Material for this exercise: Begin

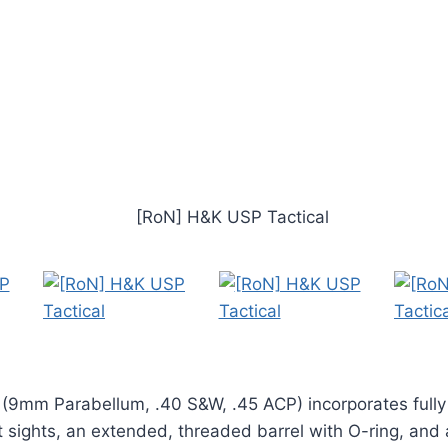
 (9mm Parabellum, .40 S&W, .45 ACP) incorporates fully
 sights, an extended, threaded barrel with O-ring, and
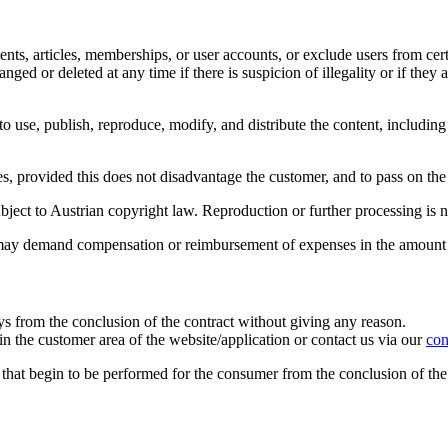
nts, articles, memberships, or user accounts, or exclude users from certa
ged or deleted at any time if there is suspicion of illegality or if they
o use, publish, reproduce, modify, and distribute the content, including
s, provided this does not disadvantage the customer, and to pass on the u
bject to Austrian copyright law. Reproduction or further processing is 
eb may demand compensation or reimbursement of expenses in the amount
ys from the conclusion of the contract without giving any reason.
n the customer area of the website/application or contact us via our
con
s that begin to be performed for the consumer from the conclusion of the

Material for this exercise: End

**What is expected**
Copy each line from the data that features the string "conclusion".

**Answer box**
ys from the conclusion of the contract without giving any reason.
s that begin to be performed for the consumer from the conclusion of the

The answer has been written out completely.